# Problem requirements:
Give the total of lines holding the word "nhiều" in the records below, and nothing else.

# Exercise material:
------------------------------------------------------------

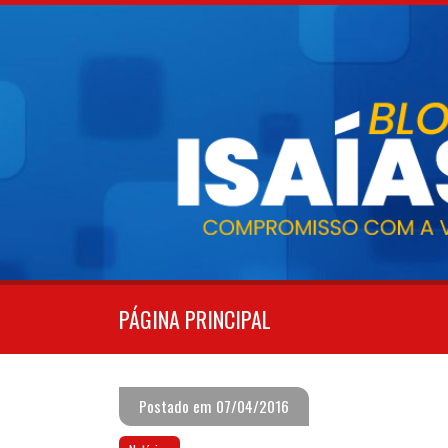
Pular
para
o
conteúdo
PÁGINA PRINCIPAL
Postado em 07/04/2016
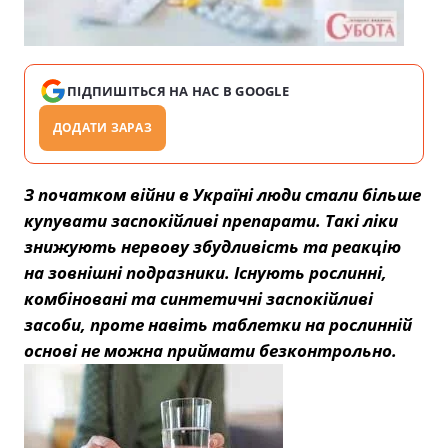
ПІДПИШІТЬСЯ НА НАС В GOOGLE
ДОДАТИ ЗАРАЗ
З початком війни в Україні люди стали більше
купувати заспокійливі препарати. Такі ліки
знижують нервову збудливість та реакцію
на зовнішні подразники. Існують рослинні,
комбіновані та синтетичні заспокійливі
засоби, проте навіть таблетки на рослинній
основі не можна приймати безконтрольно.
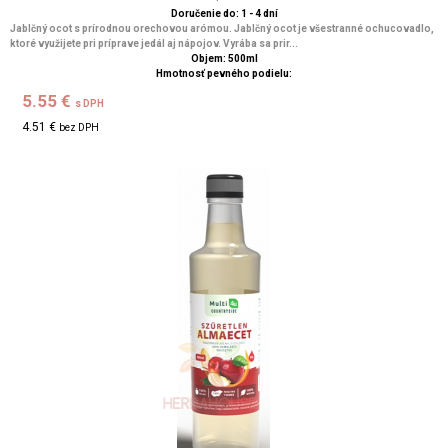
Doručenie do: 1 - 4 dní
Jablčný ocot s prírodnou orechovou arómou. Jablčný ocot je všestranné ochucovadlo,
ktoré využijete pri príprave jedál aj nápojov. Vyrába sa prir...
Objem: 500ml
Hmotnosť pevného podielu:
5.55 €
s DPH
4.51 €
bez DPH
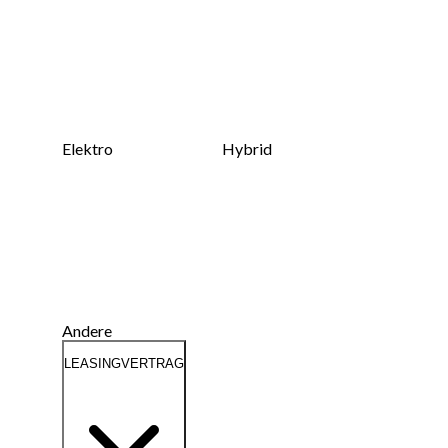
Elektro
Hybrid
Andere
LEASINGVERTRAG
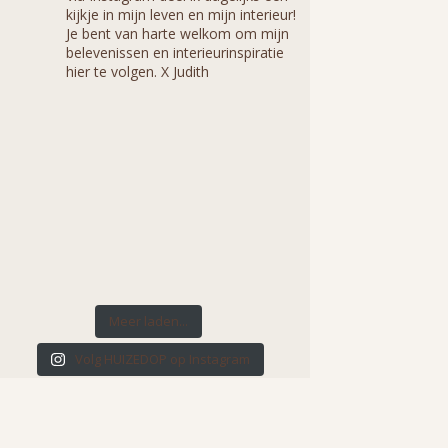
kijkje in mijn leven en mijn interieur!
Je bent van harte welkom om mijn
belevenissen en interieurinspiratie
hier te volgen. X Judith
Meer laden...
Volg HUIZEDOP op Instagram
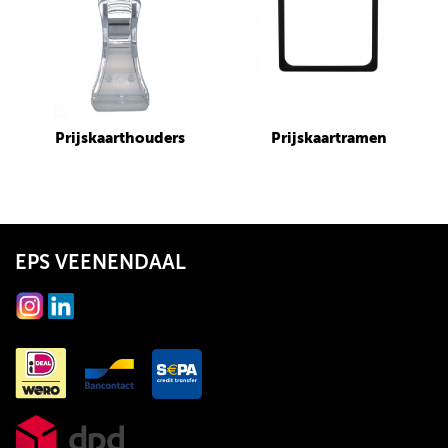
Prijskaarthouders
Prijskaartramen
EPS VEENENDAAL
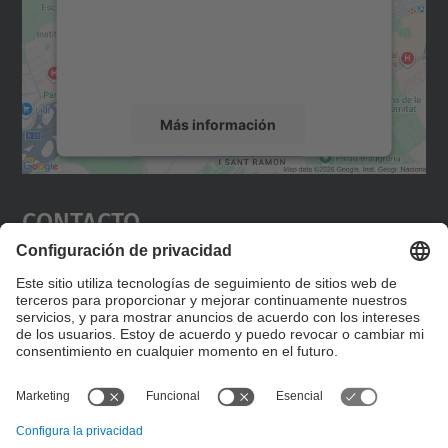
incrustar contenido de mapas que puede
recopilar datos sobre su actividad. Le
rogamos que revise los detalles y acepte el
servicio para ver este mapa.
Más información
Aceptar
Contacto
powered by
Usercentrics Consent
Management Platform
Editad en la página "Contacto personalizado", que
encontraréis en la raíz de español, vuestros datos
personalizados de contacto.
Formulario de contacto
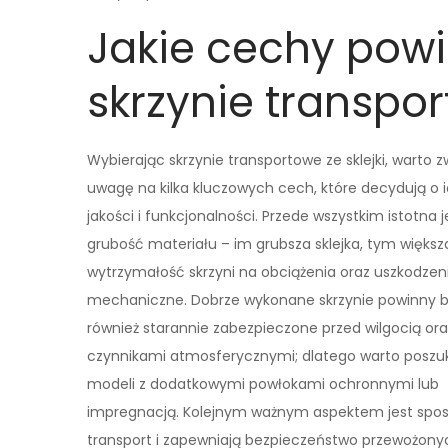
Jakie cechy pow
skrzynie transpor
Wybierając skrzynie transportowe ze sklejki, warto z
uwagę na kilka kluczowych cech, które decydują o 
jakości i funkcjonalności. Przede wszystkim istotna j
grubość materiału – im grubsza sklejka, tym większ
wytrzymałość skrzyni na obciążenia oraz uszkodzen
mechaniczne. Dobrze wykonane skrzynie powinny 
również starannie zabezpieczone przed wilgocią or
czynnikami atmosferycznymi; dlatego warto poszu
modeli z dodatkowymi powłokami ochronnymi lub
impregnacją. Kolejnym ważnym aspektem jest sposó
transport i zapewniają bezpieczeństwo przewożony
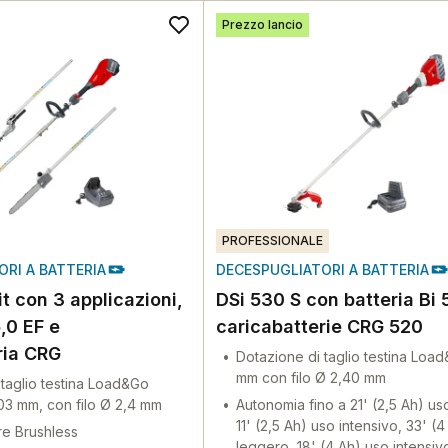
Prezzo lancio
PROFESSIONALE
RI A BATTERIA
DECESPUGLIATORI A BATTERIA
it con 3 applicazioni,
DSi 530 S con batteria Bi 
5,0 EF e
caricabatterie CRG 520
ria CRG
Dotazione di taglio testina Loa
mm con filo Ø 2,40 mm
 taglio testina Load&Go
3 mm, con filo Ø 2,4 mm
Autonomia fino a 21' (2,5 Ah) us
11' (2,5 Ah) uso intensivo, 33' (
re Brushless
leggero, 18' (4 Ah) uso intensiv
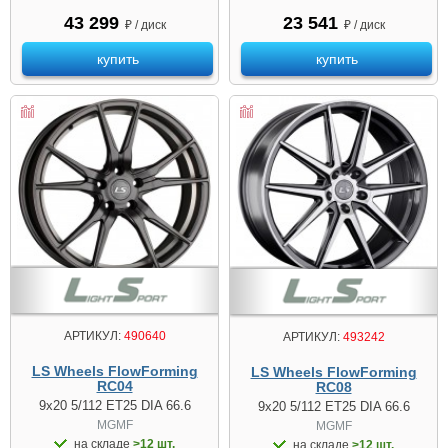
43 299
23 541
₽ / диск
₽ / диск
купить
купить
АРТИКУЛ:
490640
АРТИКУЛ:
493242
LS Wheels FlowForming
LS Wheels FlowForming
RC04
RC08
9x20 5/112 ET25 DIA 66.6
9x20 5/112 ET25 DIA 66.6
MGMF
MGMF
на складе
>12 шт.
на складе
>12 шт.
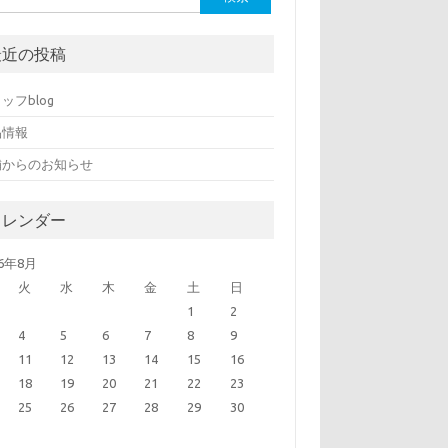
最近の投稿
ッフblog
品情報
舗からのお知らせ
カレンダー
26年8月
火
水
木
金
土
日
1
2
4
5
6
7
8
9
11
12
13
14
15
16
18
19
20
21
22
23
25
26
27
28
29
30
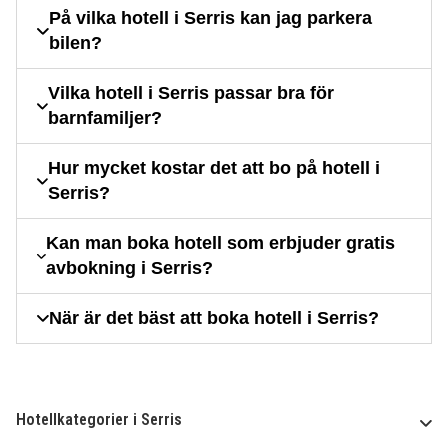
På vilka hotell i Serris kan jag parkera
bilen?
Vilka hotell i Serris passar bra för
barnfamiljer?
Hur mycket kostar det att bo på hotell i
Serris?
Kan man boka hotell som erbjuder gratis
avbokning i Serris?
När är det bäst att boka hotell i Serris?
Hotellkategorier i Serris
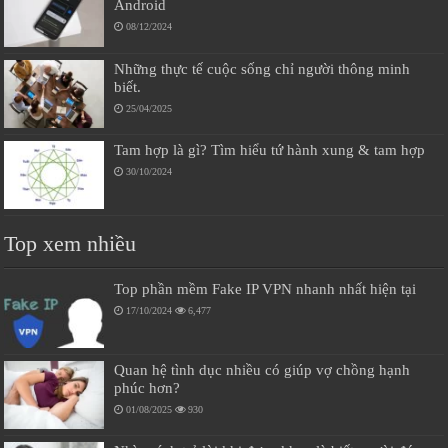
Android
08/12/2024
Những thực tế cuộc sống chỉ người thông minh
biết.
25/04/2025
Tam hợp là gì? Tìm hiểu tứ hành xung & tam hợp
30/10/2024
Top xem nhiều
Top phần mềm Fake IP VPN nhanh nhất hiện tại
17/10/2024
6,477
Quan hệ tình dục nhiều có giúp vợ chồng hạnh
phúc hơn?
01/08/2025
930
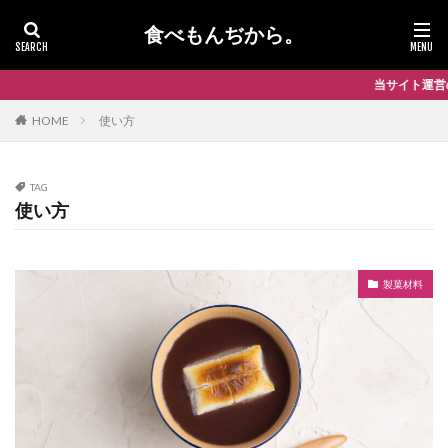
食べもんぢから。
当サイト運営の豆類・ナッツ・ドラ
HOME
使い方
TAG
使い方
製菓材料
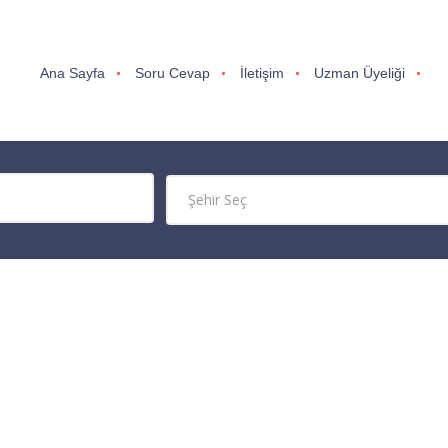
Ana Sayfa
Soru Cevap
İletişim
Uzman Üyeliği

------------------------------------------------------------

# Exercise output:
2